Barrière à l’entrée et acquisitions en série

Le groupe ne coche néanmoins pas tous les critères qui caractérisent les big tech. Pour les spécialistes, ces dernières se définissent comme des entreprises dominantes dans leur domaine, desservant des milliards d’utilisateurs et capable d’influencer le comportement de ces derniers, ainsi que de contrôler une grande quantité de données.

Si Cassava Technologies est bien présente dans une trentaine de marché, elle ne projette pas spécifiquement de rayonner hors d’Afrique – bien qu’elle soit présente en Amérique du Sud et au Moyen-Orient depuis le rachat de la société israélienne Telrad, en 2022. De plus, elle apparaît relativement novice dans la monétisation des données qu’elle détient, principalement sur le comportement de clients professionnels.

Par définition, les big tech se démarquent également par leur capacité à construire d’importantes barrières à l’entrée de leurs marchés, à éviter l’impôt, à racheter de nombreux concurrents, ainsi qu’à investir massivement dans la recherche et le développement (R&D). Cette fois-ci, on retrouve bien certains de ses aspects chez Cassava Technologies. Le holding a en effet édifié de sérieuses barrières à l’entrée sur le marché des infrastructures de réseau qui nécessite de lourds investissements.
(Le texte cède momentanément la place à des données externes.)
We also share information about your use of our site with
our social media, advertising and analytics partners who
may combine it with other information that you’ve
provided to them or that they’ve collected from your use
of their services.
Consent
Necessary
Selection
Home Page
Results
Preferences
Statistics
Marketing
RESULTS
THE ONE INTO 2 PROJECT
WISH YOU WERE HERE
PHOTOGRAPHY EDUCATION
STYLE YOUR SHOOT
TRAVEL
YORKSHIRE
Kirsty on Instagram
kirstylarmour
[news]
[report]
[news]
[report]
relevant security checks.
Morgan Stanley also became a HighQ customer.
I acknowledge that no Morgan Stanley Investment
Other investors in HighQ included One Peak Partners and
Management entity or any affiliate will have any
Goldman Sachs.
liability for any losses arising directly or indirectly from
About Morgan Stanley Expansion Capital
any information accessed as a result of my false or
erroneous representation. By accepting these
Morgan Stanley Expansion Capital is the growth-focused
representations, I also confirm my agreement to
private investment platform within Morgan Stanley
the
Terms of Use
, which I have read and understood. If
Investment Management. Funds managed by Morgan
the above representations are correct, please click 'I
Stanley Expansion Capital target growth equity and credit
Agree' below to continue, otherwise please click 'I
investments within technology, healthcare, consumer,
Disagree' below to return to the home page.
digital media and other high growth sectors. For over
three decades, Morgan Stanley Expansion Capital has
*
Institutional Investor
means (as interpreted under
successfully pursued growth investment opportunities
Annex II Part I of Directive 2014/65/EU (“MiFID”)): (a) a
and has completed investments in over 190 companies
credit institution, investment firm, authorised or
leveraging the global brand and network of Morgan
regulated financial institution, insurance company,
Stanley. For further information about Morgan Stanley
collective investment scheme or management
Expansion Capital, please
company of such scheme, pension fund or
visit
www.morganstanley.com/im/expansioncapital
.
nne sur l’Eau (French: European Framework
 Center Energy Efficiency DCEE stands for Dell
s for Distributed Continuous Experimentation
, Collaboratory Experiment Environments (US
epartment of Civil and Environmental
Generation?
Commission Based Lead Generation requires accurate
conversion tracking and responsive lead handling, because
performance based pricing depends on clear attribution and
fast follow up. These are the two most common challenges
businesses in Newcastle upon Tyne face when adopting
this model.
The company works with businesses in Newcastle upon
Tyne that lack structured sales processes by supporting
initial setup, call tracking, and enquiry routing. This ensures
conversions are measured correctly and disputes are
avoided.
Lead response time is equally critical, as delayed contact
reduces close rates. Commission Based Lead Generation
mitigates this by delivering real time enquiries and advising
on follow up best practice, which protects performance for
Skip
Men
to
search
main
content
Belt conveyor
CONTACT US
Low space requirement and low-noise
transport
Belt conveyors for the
Avec Liquid Intelligent Technologies, il a par ailleurs racheté ou cocréé huit entreprises en quinze ans, et a investi massivement dans l’innovation, avec près de trois milliards de dollars levés en dette et en capital. Et, comme le démontrent Liquid Dataport ainsi que les 50 millions de dollars levés auprès de C5 Capital en juillet 2022 pour accélérer dans la cybersécurité, l’entreprise poursuit ses investissements dans l’innovation. Quant à l’optimisation fiscale, Liquid Intelligent Technologies dispose d’un bureau à Maurice, au régime fiscal avantageux, tandis que le reste des opérations sont situées à Londres ou sur le continent.

Une big tech se définit enfin par sa capitalisation boursière conséquente. Si la physionomie du groupe Cassava Technologies s’inspire des bonnes pratiques internationales – un holding principal qui détient le reste des activités –, celui-ci n’est pas coté en Bourse. Du moins pour le moment.